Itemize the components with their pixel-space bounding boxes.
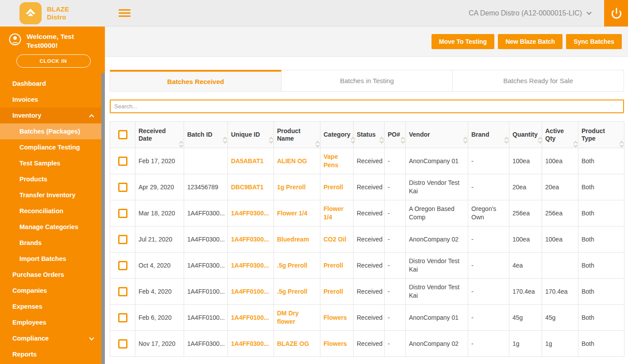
- row-checkbox[interactable]: [118, 261, 127, 270]
- search-input[interactable]: [110, 100, 624, 113]
- product_name-link[interactable]: DM Dry flower: [277, 310, 299, 325]
- hamburger-menu-icon[interactable]: [119, 8, 131, 19]
- new-blaze-batch-button[interactable]: New Blaze Batch: [498, 34, 563, 49]
- category-link[interactable]: Preroll: [324, 288, 343, 295]
- sidebar-item-reports[interactable]: Reports: [0, 346, 101, 362]
- sidebar-item-batches-packages[interactable]: Batches (Packages): [0, 123, 101, 139]
- category-link[interactable]: Preroll: [324, 184, 343, 191]
- sync-batches-button[interactable]: Sync Batches: [566, 34, 622, 49]
- row-checkbox[interactable]: [118, 235, 127, 244]
- cell-text-po: -: [388, 340, 390, 347]
- row-checkbox[interactable]: [118, 313, 127, 322]
- sidebar-item-invoices[interactable]: Invoices: [0, 92, 101, 107]
- col-header-label: Active Qty: [545, 127, 573, 142]
- col-header-received_date[interactable]: Received Date: [135, 122, 184, 148]
- tab-batches-ready-for-sale[interactable]: Batches Ready for Sale: [453, 70, 624, 92]
- product_name-link[interactable]: 1g Preroll: [277, 184, 306, 191]
- unique_id-link[interactable]: 1A4FF0300...: [231, 210, 269, 217]
- sidebar-item-products[interactable]: Products: [0, 171, 101, 187]
- product_name-link[interactable]: .5g Preroll: [277, 288, 307, 295]
- cell-status: Received: [354, 279, 385, 305]
- cell-active_qty: 100ea: [542, 148, 578, 174]
- cell-vendor: AnonCompany 01: [406, 305, 468, 331]
- cell-vendor: AnonCompany 02: [406, 331, 468, 357]
- sidebar-item-transfer-inventory[interactable]: Transfer Inventory: [0, 187, 101, 203]
- sidebar-item-expenses[interactable]: Expenses: [0, 299, 101, 314]
- category-link[interactable]: CO2 Oil: [324, 236, 346, 243]
- product_name-link[interactable]: BLAZE OG: [277, 340, 309, 347]
- select-all-checkbox[interactable]: [118, 130, 127, 139]
- move-to-testing-button[interactable]: Move To Testing: [432, 34, 494, 49]
- clock-in-button[interactable]: CLOCK IN: [16, 54, 91, 68]
- category-link[interactable]: Flower 1/4: [324, 205, 343, 221]
- col-header-product_type[interactable]: Product Type: [578, 122, 624, 148]
- col-header-content: Unique ID: [228, 131, 274, 138]
- unique_id-link[interactable]: DA5ABAT1: [231, 157, 264, 165]
- sidebar-item-inventory[interactable]: Inventory: [0, 107, 101, 123]
- location-selector[interactable]: CA Demo Distro (A12-0000015-LIC): [469, 9, 591, 17]
- category-link[interactable]: Flowers: [324, 314, 347, 321]
- sidebar-item-companies[interactable]: Companies: [0, 283, 101, 299]
- sidebar-item-purchase-orders[interactable]: Purchase Orders: [0, 267, 101, 283]
- sidebar-item-employees[interactable]: Employees: [0, 314, 101, 330]
- col-header-active_qty[interactable]: Active Qty: [542, 122, 578, 148]
- cell-text-active_qty: 170.4ea: [545, 288, 568, 295]
- row-checkbox[interactable]: [118, 183, 127, 192]
- col-header-quantity[interactable]: Quantity: [509, 122, 542, 148]
- category-link[interactable]: Preroll: [324, 262, 343, 269]
- sidebar-item-compliance[interactable]: Compliance: [0, 330, 101, 346]
- unique_id-link[interactable]: 1A4FF0300...: [231, 262, 269, 269]
- col-header-checkbox[interactable]: [110, 122, 135, 148]
- category-link[interactable]: Flowers: [324, 340, 347, 347]
- row-checkbox[interactable]: [118, 287, 127, 296]
- cell-text-batch_id: 123456789: [187, 184, 218, 191]
- col-header-product_name[interactable]: Product Name: [274, 122, 320, 148]
- col-header-po[interactable]: PO#: [385, 122, 406, 148]
- col-header-vendor[interactable]: Vendor: [406, 122, 468, 148]
- row-checkbox[interactable]: [118, 157, 127, 166]
- sidebar-item-test-samples[interactable]: Test Samples: [0, 155, 101, 171]
- sidebar-item-import-batches[interactable]: Import Batches: [0, 251, 101, 267]
- sidebar-item-reconciliation[interactable]: Reconciliation: [0, 203, 101, 219]
- product_name-link[interactable]: Bluedream: [277, 236, 309, 243]
- product_name-link[interactable]: Flower 1/4: [277, 210, 307, 217]
- cell-product_name: .5g Preroll: [274, 279, 320, 305]
- cell-status: Received: [354, 174, 385, 200]
- sidebar-scrollbar[interactable]: [101, 73, 105, 364]
- col-header-batch_id[interactable]: Batch ID: [184, 122, 228, 148]
- col-header-category[interactable]: Category: [320, 122, 354, 148]
- sidebar-item-manage-categories[interactable]: Manage Categories: [0, 219, 101, 235]
- unique_id-link[interactable]: 1A4FF0100...: [231, 314, 269, 321]
- cell-checkbox: [110, 253, 135, 279]
- brand-header: BLAZE Distro: [0, 0, 105, 27]
- row-checkbox[interactable]: [118, 209, 127, 218]
- cell-vendor: AnonCompany 02: [406, 226, 468, 253]
- cell-po: -: [385, 226, 406, 253]
- product_name-link[interactable]: .5g Preroll: [277, 262, 307, 269]
- tab-batches-in-testing[interactable]: Batches in Testing: [281, 70, 453, 92]
- category-link[interactable]: Vape Pens: [324, 153, 338, 169]
- unique_id-link[interactable]: 1A4FF0300...: [231, 236, 269, 243]
- cell-text-batch_id: 1A4FF0300...: [187, 210, 225, 217]
- tab-batches-received[interactable]: Batches Received: [110, 70, 281, 92]
- unique_id-link[interactable]: 1A4FF0300...: [231, 340, 269, 347]
- cell-batch_id: 1A4FF0100...: [184, 305, 228, 331]
- cell-text-quantity: 1g: [512, 340, 520, 347]
- table-row: Apr 29, 2020123456789DBC9BAT11g PrerollP…: [110, 174, 624, 200]
- cell-category: Flower 1/4: [320, 200, 354, 226]
- col-header-brand[interactable]: Brand: [468, 122, 509, 148]
- logout-power-button[interactable]: [604, 0, 628, 27]
- col-header-status[interactable]: Status: [354, 122, 385, 148]
- sidebar-item-dashboard[interactable]: Dashboard: [0, 76, 101, 92]
- product_name-link[interactable]: ALIEN OG: [277, 157, 307, 165]
- col-header-unique_id[interactable]: Unique ID: [228, 122, 274, 148]
- sort-icon: [463, 138, 467, 143]
- row-checkbox[interactable]: [118, 339, 127, 349]
- sidebar-item-compliance-testing[interactable]: Compliance Testing: [0, 139, 101, 155]
- cell-text-product_type: Both: [582, 340, 594, 347]
- unique_id-link[interactable]: DBC9BAT1: [231, 184, 264, 191]
- sidebar-item-brands[interactable]: Brands: [0, 235, 101, 251]
- cell-status: Received: [354, 226, 385, 253]
- unique_id-link[interactable]: 1A4FF0100...: [231, 288, 269, 295]
- cell-brand: -: [468, 148, 509, 174]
----
Report every line of the preceding listing where the string "quantity" occurs.

- col-header-quantity[interactable]: Quantity: [509, 122, 542, 148]
- cell-text-quantity: 1g: [512, 340, 520, 347]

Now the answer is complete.